What is needed: Please write out the lines of the data exactly, beginning with the first and ending with the line containing "Artículo sobre conocimiento"; leave the pictures behind.

===== Exercise input

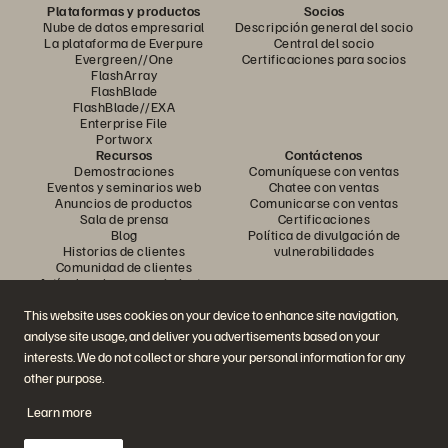
Plataformas y productos
Socios
Nube de datos empresarial
Descripción general del socio
La plataforma de Everpure
Central del socio
Evergreen//One
Certificaciones para socios
FlashArray
FlashBlade
FlashBlade//EXA
Enterprise File
Portworx
Recursos
Contáctenos
Demostraciones
Comuníquese con ventas
Eventos y seminarios web
Chatee con ventas
Anuncios de productos
Comunicarse con ventas
Sala de prensa
Certificaciones
Blog
Política de divulgación de
Historias de clientes
vulnerabilidades
Comunidad de clientes
Artículo sobre conocimiento
This website uses cookies on your device to enhance site navigation,
analyse site usage, and deliver you advertisements based on your
Únase a la conversación
interests. We do not collect or share your personal information for any
Siga todos los canales sociales oficiales de Everpure
other purpose.
Learn more
© 2026 Everpure, Inc. Todos los derechos reservados.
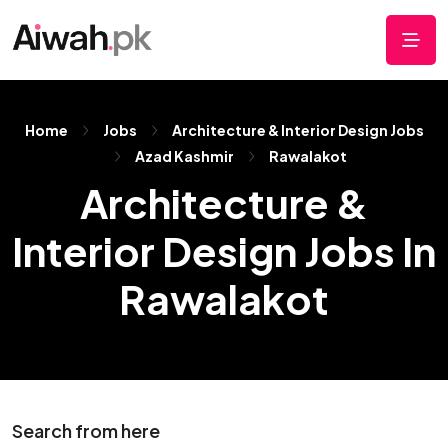
Home
Jobs
Architecture & Interior Design Jobs
Azad Kashmir
Rawalakot
Architecture &
Interior Design Jobs In
Rawalakot
Search from here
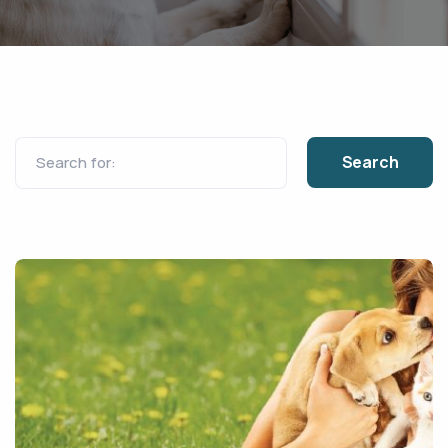
Search for:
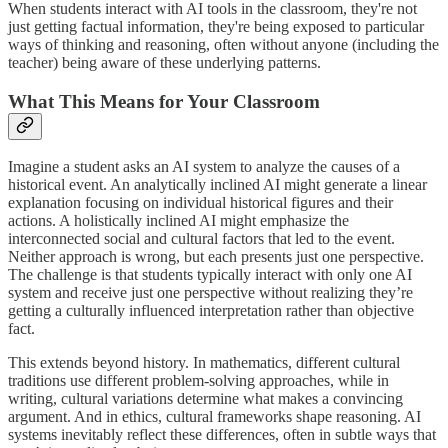
When students interact with AI tools in the classroom, they're not
just getting factual information, they're being exposed to particular
ways of thinking and reasoning, often without anyone (including the
teacher) being aware of these underlying patterns.
What This Means for Your Classroom
Imagine a student asks an AI system to analyze the causes of a
historical event. An analytically inclined AI might generate a linear
explanation focusing on individual historical figures and their
actions. A holistically inclined AI might emphasize the
interconnected social and cultural factors that led to the event.
Neither approach is wrong, but each presents just one perspective.
The challenge is that students typically interact with only one AI
system and receive just one perspective without realizing they’re
getting a culturally influenced interpretation rather than objective
fact.
This extends beyond history. In mathematics, different cultural
traditions use different problem-solving approaches, while in
writing, cultural variations determine what makes a convincing
argument. And in ethics, cultural frameworks shape reasoning. AI
systems inevitably reflect these differences, often in subtle ways that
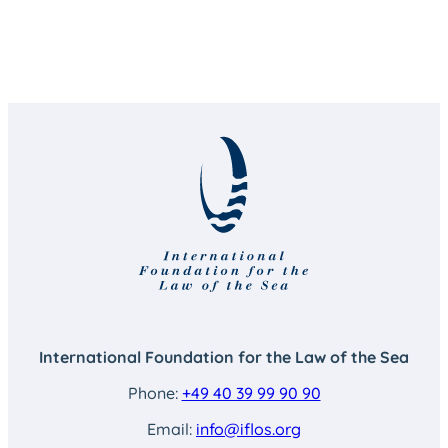
International Foundation for the Law of the Sea
Phone:
+49 40 39 99 90 90
Email:
info@iflos.org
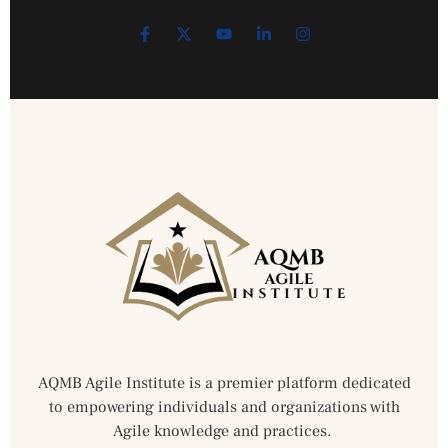
AQMB Agile Institute is a premier platform dedicated
to empowering individuals and organizations with
Agile knowledge and practices.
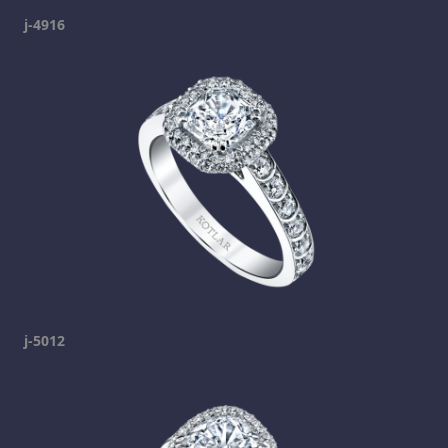
j-4916
j-5012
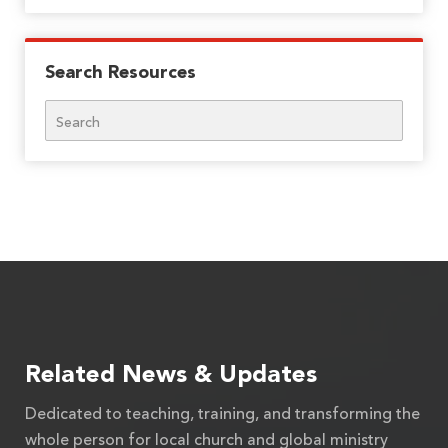
Search Resources
Search
Related News & Updates
Dedicated to teaching, training, and transforming the
whole person for local church and global ministry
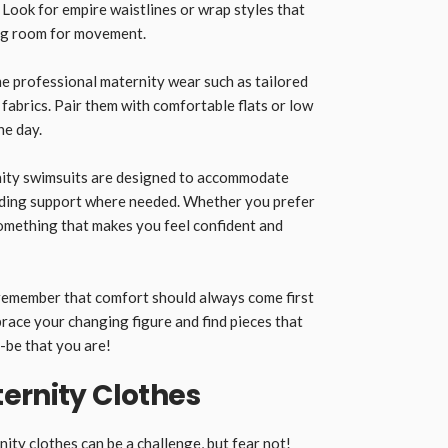
. Look for empire waistlines or wrap styles that
ng room for movement.
me professional maternity wear such as tailored
fabrics. Pair them with comfortable flats or low
he day.
ity swimsuits are designed to accommodate
iding support where needed. Whether you prefer
something that makes you feel confident and
remember that comfort should always come first
ace your changing figure and find pieces that
-be that you are!
ernity Clothes
nity clothes
can be a challenge, but fear not!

==========

Expected output:
Plataformas y productos
Socios
Nube de datos empresarial
Descripción general del socio
La plataforma de Everpure
Central del socio
Evergreen//One
Certificaciones para socios
FlashArray
FlashBlade
FlashBlade//EXA
Enterprise File
Portworx
Recursos
Contáctenos
Demostraciones
Comuníquese con ventas
Eventos y seminarios web
Chatee con ventas
Anuncios de productos
Comunicarse con ventas
Sala de prensa
Certificaciones
Blog
Política de divulgación de
Historias de clientes
vulnerabilidades
Comunidad de clientes
Artículo sobre conocimiento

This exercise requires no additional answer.